INSTRUCTIONS FOR THE TASK: From the listing below, pull each line that includes "ideal".
====================
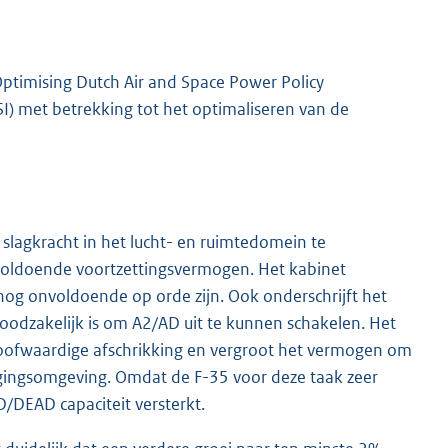
ptimising Dutch Air and Space Power Policy
I) met betrekking tot het optimaliseren van de
K
slagkracht in het lucht- en ruimtedomein te
in voldoende voortzettingsvermogen. Het kabinet
nog onvoldoende op orde zijn. Ook onderschrijft het
oodzakelijk is om A2/AD uit te kunnen schakelen. Het
eloofwaardige afschrikking en vergroot het vermogen om
eigingsomgeving. Omdat de F-35 voor deze taak zeer
/DEAD capaciteit versterkt.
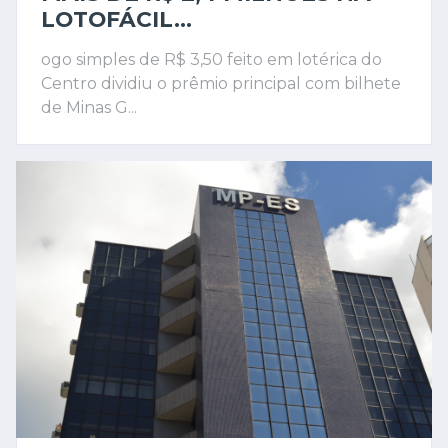
LOTOFÁCIL...
ogo simples de R$ 3,50 feito em lotérica do
Centro dividiu o prêmio principal com bilhete
de Minas G...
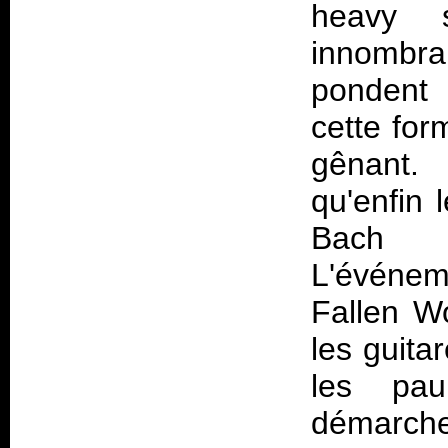
heavy 
innombra
pondent 
cette for
gênant. 
qu'enfin 
Bach t
L'événem
Fallen Wo
les guita
les pau
démarche 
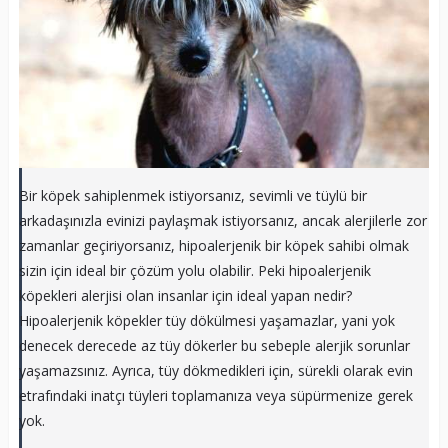
Bir köpek sahiplenmek istiyorsanız, sevimli ve tüylü bir
arkadaşınızla evinizi paylaşmak istiyorsanız, ancak alerjilerle zor
zamanlar geçiriyorsanız, hipoalerjenik bir köpek sahibi olmak
sizin için ideal bir çözüm yolu olabilir. Peki hipoalerjenik
köpekleri alerjisi olan insanlar için ideal yapan nedir?
Hipoalerjenik köpekler tüy dökülmesi yaşamazlar, yani yok
denecek derecede az tüy dökerler bu sebeple alerjik sorunlar
yaşamazsınız. Ayrıca, tüy dökmedikleri için, sürekli olarak evin
etrafındaki inatçı tüyleri toplamanıza veya süpürmenize gerek
yok.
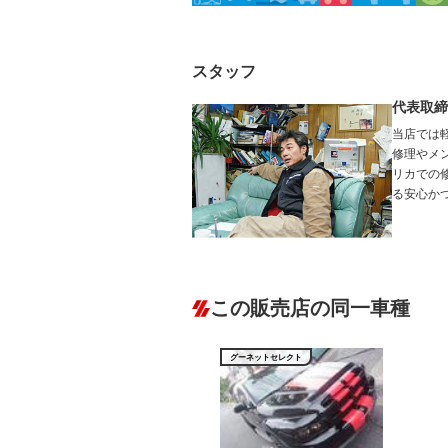
スタッフ
代表取締
当店では
修理やメ
リカでの
る安心か
この販売店の同一車種
グーネットセレクト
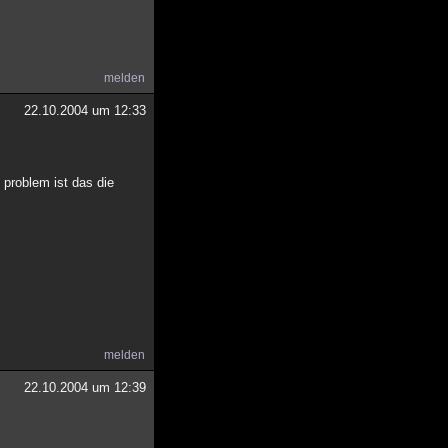
melden
22.10.2004 um 12:33
 problem ist das die
melden
22.10.2004 um 12:39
====================
COMPLETED EXERCISE:
sizin için ideal bir çözüm yolu olabilir. Peki hipoalerjenik
köpekleri alerjisi olan insanlar için ideal yapan nedir?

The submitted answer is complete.